IDEA considered many traditional VANs to develop the network before settling on MCI.
"I don't believe that anybody else would have come off the usage-based model as much as MCI WorldCom," says Jeff Kernan, chief information officer at Lithonia Lighting, a large electrical parts manufacturer in Conyers, Ga.
Kernan, who is chairman of the electronic business and standards committee of the National Electrical Manufacturers Association (NEMA), helped develop the specifications for the Industry Data Warehouse.

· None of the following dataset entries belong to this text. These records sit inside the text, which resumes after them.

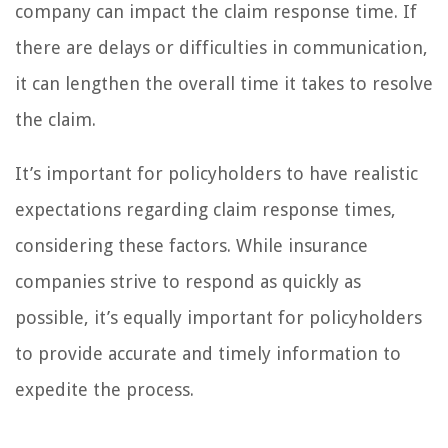
company can impact the claim response time. If
there are delays or difficulties in communication,
it can lengthen the overall time it takes to resolve
the claim.
It’s important for policyholders to have realistic
expectations regarding claim response times,
considering these factors. While insurance
companies strive to respond as quickly as
possible, it’s equally important for policyholders
to provide accurate and timely information to
expedite the process.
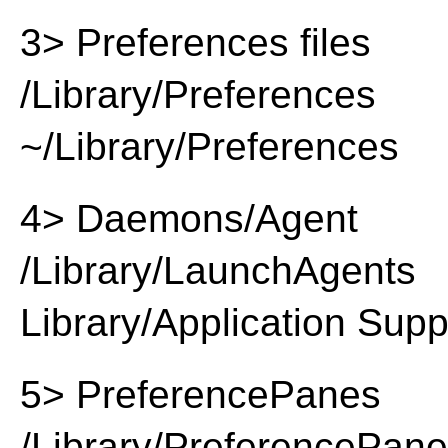
3> Preferences files
/Library/Preferences
~/Library/Preferences
4> Daemons/Agent
/Library/LaunchAgents
Library/Application Supp
5> PreferencePanes
/Library/PreferencePan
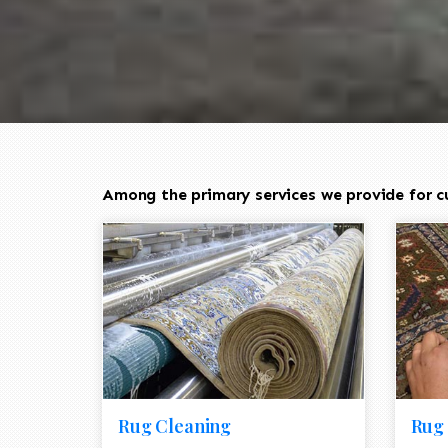
Among the primary services we provide for c
Rug Cleaning
Rug 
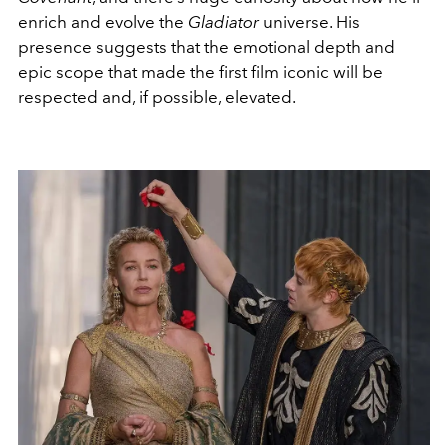
enrich and evolve the
Gladiator
universe. His
presence suggests that the emotional depth and
epic scope that made the first film iconic will be
respected and, if possible, elevated.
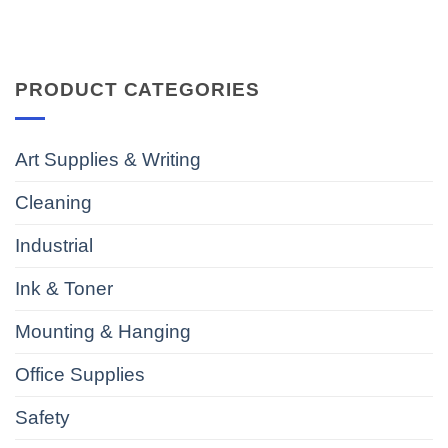
PRODUCT CATEGORIES
Art Supplies & Writing
Cleaning
Industrial
Ink & Toner
Mounting & Hanging
Office Supplies
Safety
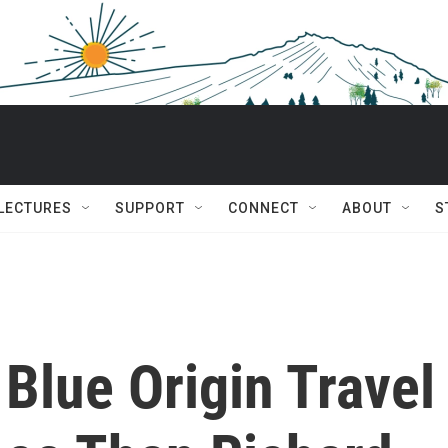
 LECTURES
SUPPORT
CONNECT
ABOUT
S
Blue Origin Travel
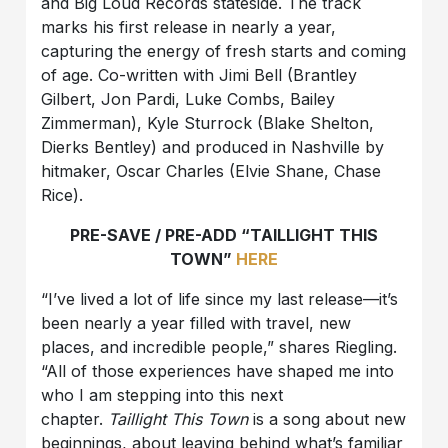
and Big Loud Records stateside. The track
marks his first release in nearly a year,
capturing the energy of fresh starts and coming
of age. Co-written with Jimi Bell (Brantley
Gilbert, Jon Pardi, Luke Combs, Bailey
Zimmerman), Kyle Sturrock (Blake Shelton,
Dierks Bentley) and produced in Nashville by
hitmaker, Oscar Charles (Elvie Shane, Chase
Rice).
PRE-SAVE / PRE-ADD “TAILLIGHT THIS
TOWN”
HERE
“I’ve lived a lot of life since my last release—it’s
been nearly a year filled with travel, new
places, and incredible people,” shares Riegling.
“All of those experiences have shaped me into
who I am stepping into this next
chapter.
Taillight This Town
is a song about new
beginnings, about leaving behind what’s familiar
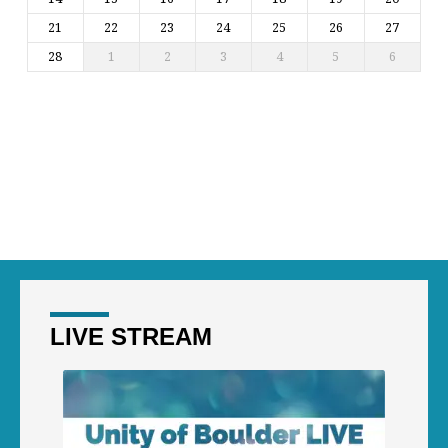
21
22
23
24
25
26
27
28
1
2
3
4
5
6
LIVE STREAM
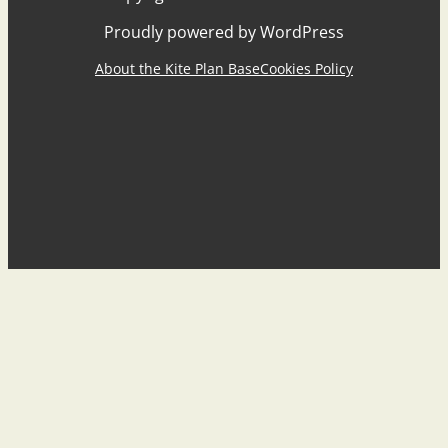
Proudly powered by WordPress
About the Kite Plan Base
Cookies Policy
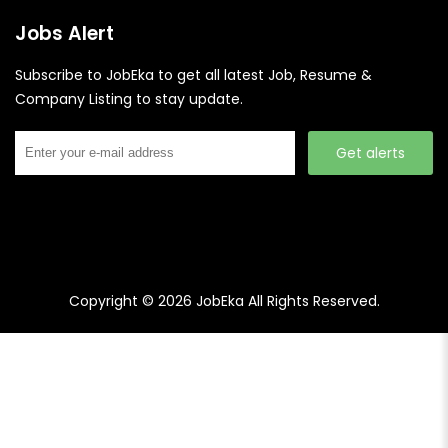
Jobs Alert
Subscribe to JobEka to get all latest Job, Resume &
Company Listing to stay update.
Get alerts
Copyright © 2026
JobEka
All Rights Reserved.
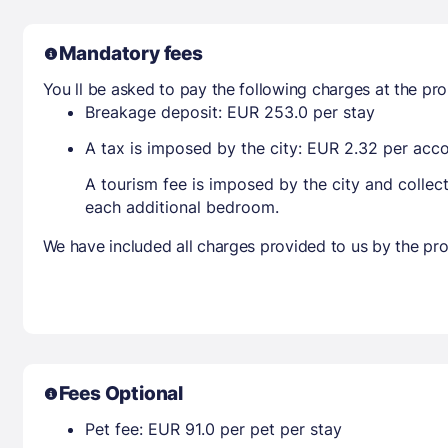
Mandatory fees
You ll be asked to pay the following charges at the pro
Breakage deposit: EUR 253.0 per stay
A tax is imposed by the city: EUR 2.32 per ac
A tourism fee is imposed by the city and collec
each additional bedroom.
We have included all charges provided to us by the pro
Fees Optional
Pet fee: EUR 91.0 per pet per stay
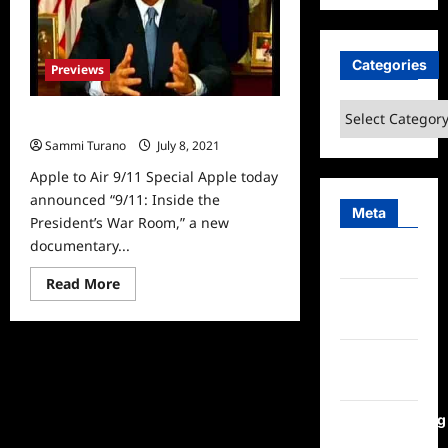
Categories
Previews
Categories
Apple to Air 9/11 Special
Sammi Turano
July 8, 2021
0
Apple to Air 9/11 Special Apple today
announced “9/11: Inside the
Meta
President’s War Room,” a new
documentary...
Log in
Read
Read More
more
Entries
about
feed
Apple
to
Air
Comments
9/11
Special
feed
WordPress.org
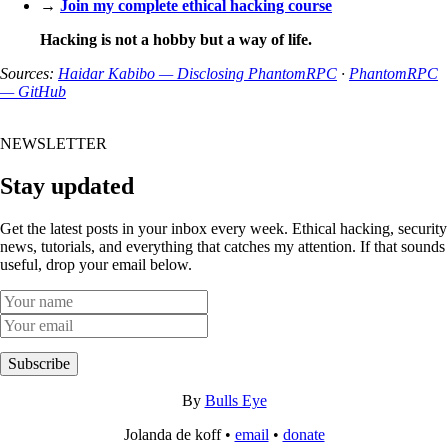
→
Join my complete ethical hacking course
Hacking is not a hobby but a way of life.
Sources:
Haidar Kabibo — Disclosing PhantomRPC
·
PhantomRPC
— GitHub
NEWSLETTER
Stay updated
Get the latest posts in your inbox every week. Ethical hacking, security
news, tutorials, and everything that catches my attention. If that sounds
useful, drop your email below.
Subscribe
By
Bulls Eye
Jolanda de koff •
email
•
donate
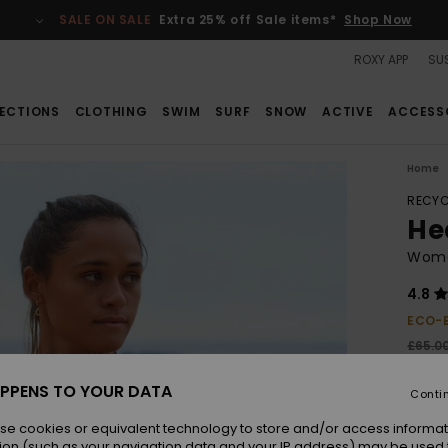
SALE ON SALE
Extra 25% off Sale items*
Shop Now
ROXY APP
SUS
ECTIONS
CLOTHING
SWIM
SURF
SNOW
ACTIVE
ACCESS
Home
RECYC
Hea
Wome
4.8
ECO-
£65.0
£24
PPENS TO YOUR DATA
Conti
SALE
SALE 
se cookies or equivalent technology to store and/or access informat
ion (such as your navigation data and your IP address) may be used 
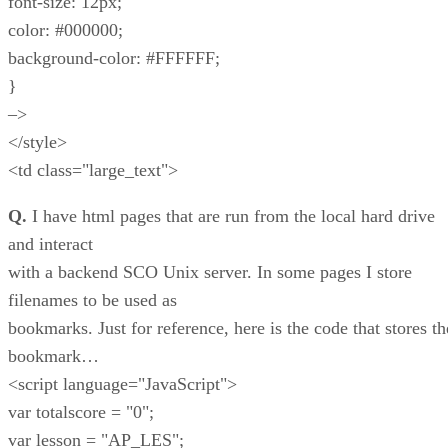
font-size: 12px;
color: #000000;
background-color: #FFFFFF;
}
–>
</style>
<td class="large_text">
Q.
I have html pages that are run from the local hard drive
and interact
with a backend SCO Unix server. In some pages I store
filenames to be used as
bookmarks. Just for reference, here is the code that stores th
bookmark…
<script language="JavaScript">
var totalscore = "0";
var lesson = "AP_LES";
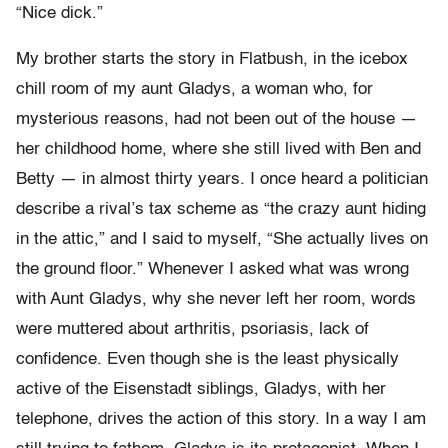
“Nice dick.”
My brother starts the story in Flatbush, in the icebox
chill room of my aunt Gladys, a woman who, for
mysterious reasons, had not been out of the house —
her childhood home, where she still lived with Ben and
Betty — in almost thirty years. I once heard a politician
describe a rival’s tax scheme as “the crazy aunt hiding
in the attic,” and I said to myself, “She actually lives on
the ground floor.” Whenever I asked what was wrong
with Aunt Gladys, why she never left her room, words
were muttered about arthritis, psoriasis, lack of
confidence. Even though she is the least physically
active of the Eisenstadt siblings, Gladys, with her
telephone, drives the action of this story. In a way I am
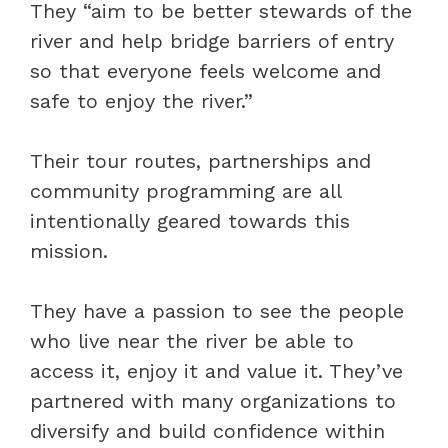
They “aim to be better stewards of the
river and help bridge barriers of entry
so that everyone feels welcome and
safe to enjoy the river.”
Their tour routes, partnerships and
community programming are all
intentionally geared towards this
mission.
They have a passion to see the people
who live near the river be able to
access it, enjoy it and value it. They’ve
partnered with many organizations to
diversify and build confidence within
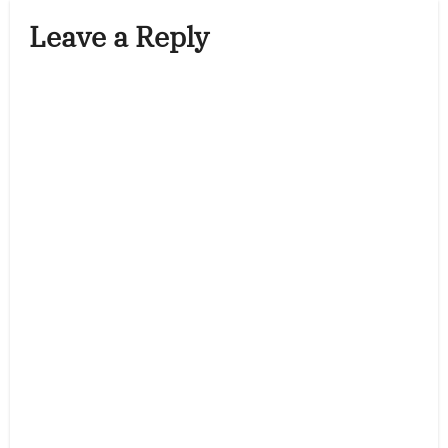
Leave a Reply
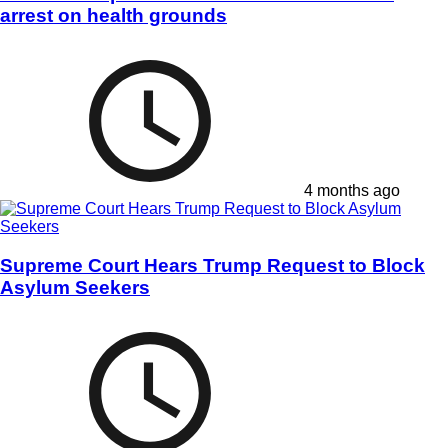
arrest on health grounds
4 months ago
Supreme Court Hears Trump Request to Block
Asylum Seekers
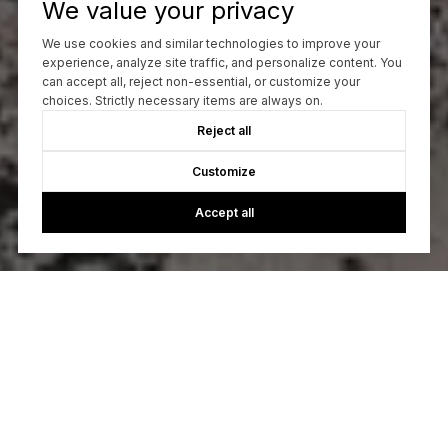
We value your privacy
We use cookies and similar technologies to improve your
experience, analyze site traffic, and personalize content. You
can accept all, reject non-essential, or customize your
choices. Strictly necessary items are always on.
Reject all
Customize
Accept all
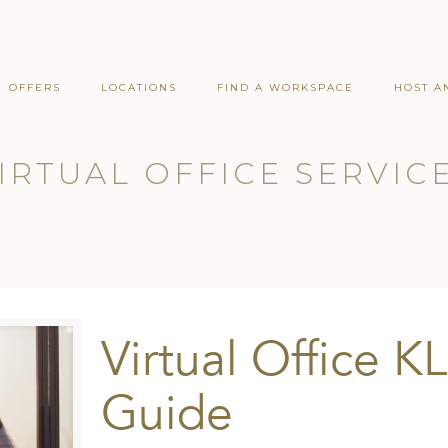
OFFERS
LOCATIONS
FIND A WORKSPACE
HOST A
IRTUAL OFFICE SERVIC
Virtual Office KL
Guide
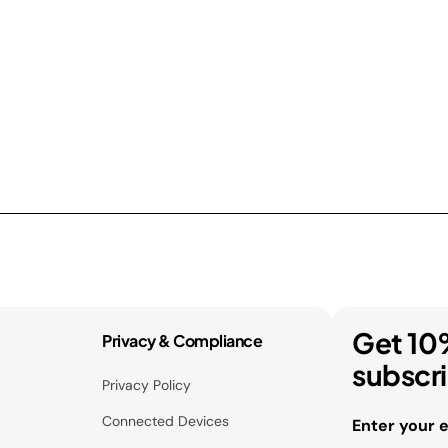
Get 10
Privacy & Compliance
subscr
Privacy Policy
Connected Devices
Enter your 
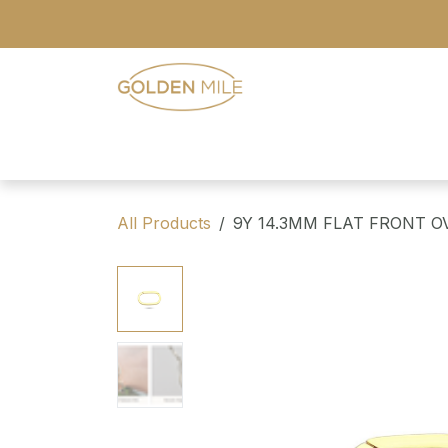
Skip to Content
- Home
- Our Range
- Register
All Products
9Y 14.3MM FLAT FRONT O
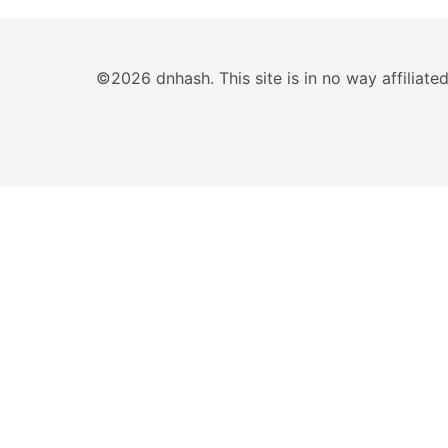
©2026 dnhash. This site is in no way affiliat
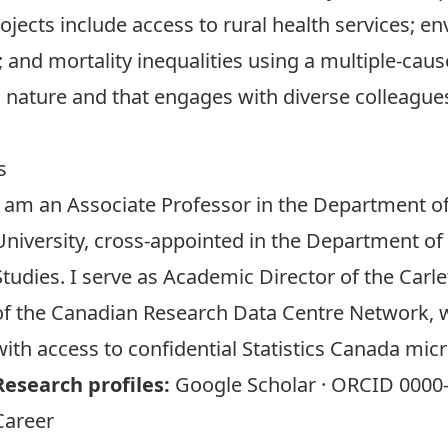
rojects include access to rural health services;
and mortality inequalities using a multiple-caus
in nature and that engages with diverse colleagues
s
I am an Associate Professor in the
Department of
University, cross-appointed in the
Department of
Studies
. I serve as Academic Director of the
Carl
of the
Canadian Research Data Centre Network
, 
with access to confidential Statistics Canada mic
Research profiles:
Google Scholar
·
ORCID 0000-
Career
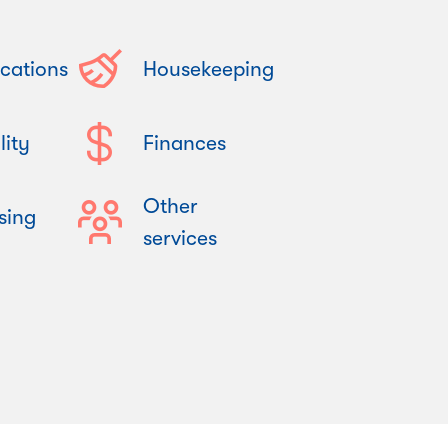
cations
Housekeeping
lity
Finances
Other
sing
services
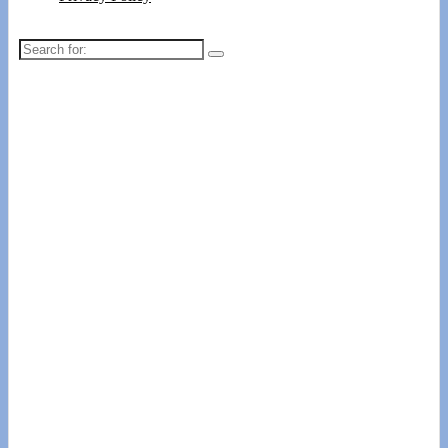
Search
for:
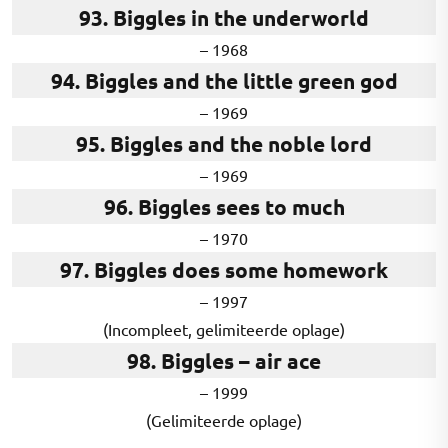
93. Biggles in the underworld
– 1968
94. Biggles and the little green god
– 1969
95. Biggles and the noble lord
– 1969
96. Biggles sees to much
– 1970
97. Biggles does some homework
– 1997
(Incompleet, gelimiteerde oplage)
98. Biggles – air ace
– 1999
(Gelimiteerde oplage)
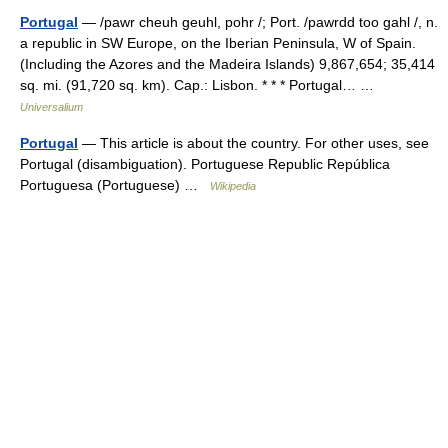
Portugal
— /pawr cheuh geuhl, pohr /; Port. /pawrdd too gahl /, n.
a republic in SW Europe, on the Iberian Peninsula, W of Spain.
(Including the Azores and the Madeira Islands) 9,867,654; 35,414
sq. mi. (91,720 sq. km). Cap.: Lisbon. * * * Portugal… …
Universalium
Portugal
— This article is about the country. For other uses, see
Portugal (disambiguation). Portuguese Republic República
Portuguesa (Portuguese) …
Wikipedia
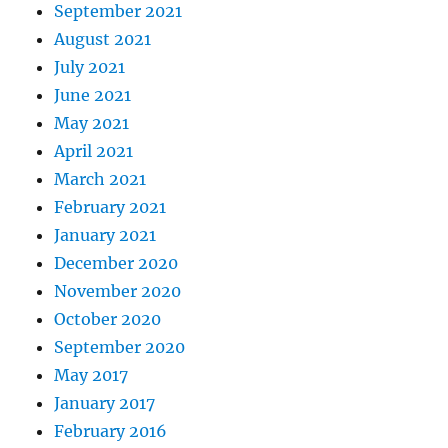
September 2021
August 2021
July 2021
June 2021
May 2021
April 2021
March 2021
February 2021
January 2021
December 2020
November 2020
October 2020
September 2020
May 2017
January 2017
February 2016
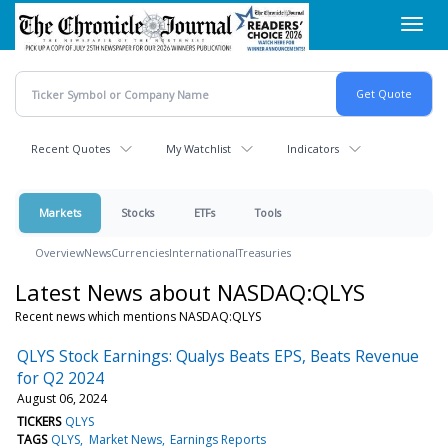
Skip
Toggl
to
navig
main
content
Recent Quotes
My Watchlist
Indicators
Markets
Stocks
ETFs
Tools
Overview
News
Currencies
International
Treasuries
Latest News about NASDAQ:QLYS
Recent news which mentions NASDAQ:QLYS
QLYS Stock Earnings: Qualys Beats EPS, Beats Revenue
for Q2 2024
August 06, 2024
TICKERS
QLYS
TAGS
QLYS
Market News
Earnings Reports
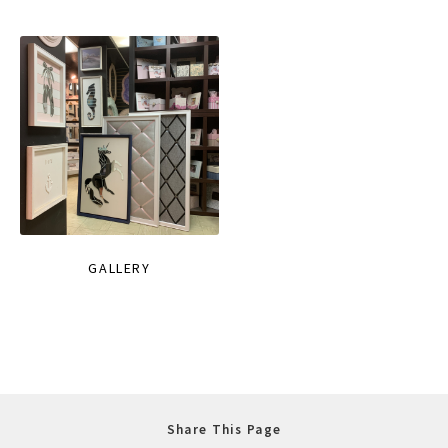
GALLERY
Share This Page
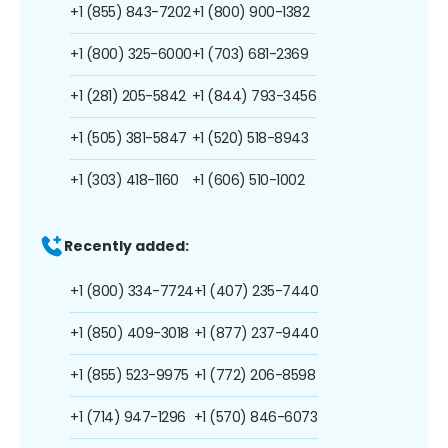
+1 (855) 843-7202
+1 (800) 900-1382
+1 (800) 325-6000
+1 (703) 681-2369
+1 (281) 205-5842
+1 (844) 793-3456
+1 (505) 381-5847
+1 (520) 518-8943
+1 (303) 418-1160
+1 (606) 510-1002
Recently added:
+1 (800) 334-7724
+1 (407) 235-7440
+1 (850) 409-3018
+1 (877) 237-9440
+1 (855) 523-9975
+1 (772) 206-8598
+1 (714) 947-1296
+1 (570) 846-6073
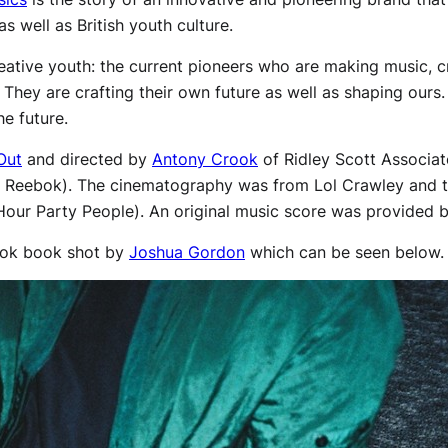
 well as British youth culture.
reative youth: the current pioneers who are making music, c
hey are crafting their own future as well as shaping ours. 
he future.
Out
and directed by
Antony Crook
of Ridley Scott Associat
f Reebok). The cinematography was from Lol Crawley and t
Hour Party People). An original music score was provided 
ook book shot by
Joshua Gordon
which can be seen below.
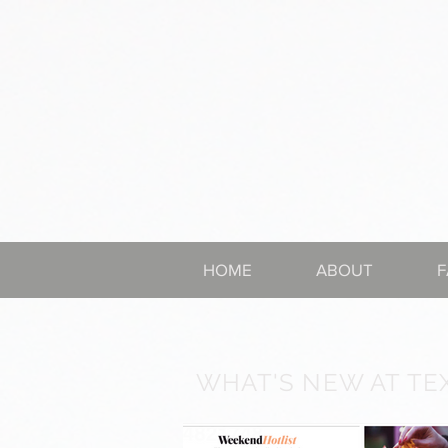
HOME
ABOUT
F
WHAT'S NEW AT TE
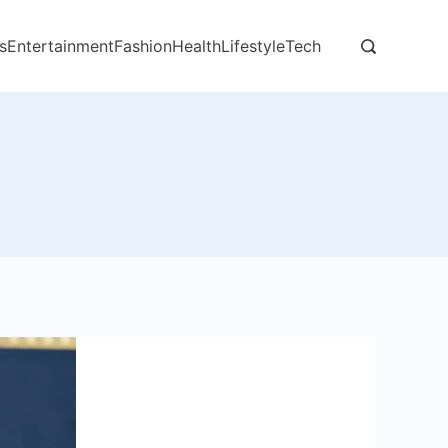
s
Entertainment
Fashion
Health
Lifestyle
Tech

The product records are based on the ANSI X.12 EDI standard, but with modifications specific to the electrical industry.
"We've built a subset of descriptions on top of it," Kernan says. "A distribu- tor probably wants to talk to multiple manufacturers and doesn't want to learn multiple [database standards] for each manufacturer."
What's at stake
Industrywide, the inconsistency among EDI implementations results in a 20% rejection rate for orders and information requests, he says.
Kernan says the IDEA consortium -a partnership between NEMA and the National Association of Electrical Distributors - preferred to stick with frame relay rather than go with an IP VPN right now. IDEA wanted a purely closed network, rather than allow public access controlled by firewalls.
"MCI also brought us a VPN [proposal], but it would have been substantially more expensive to support," Kernan adds.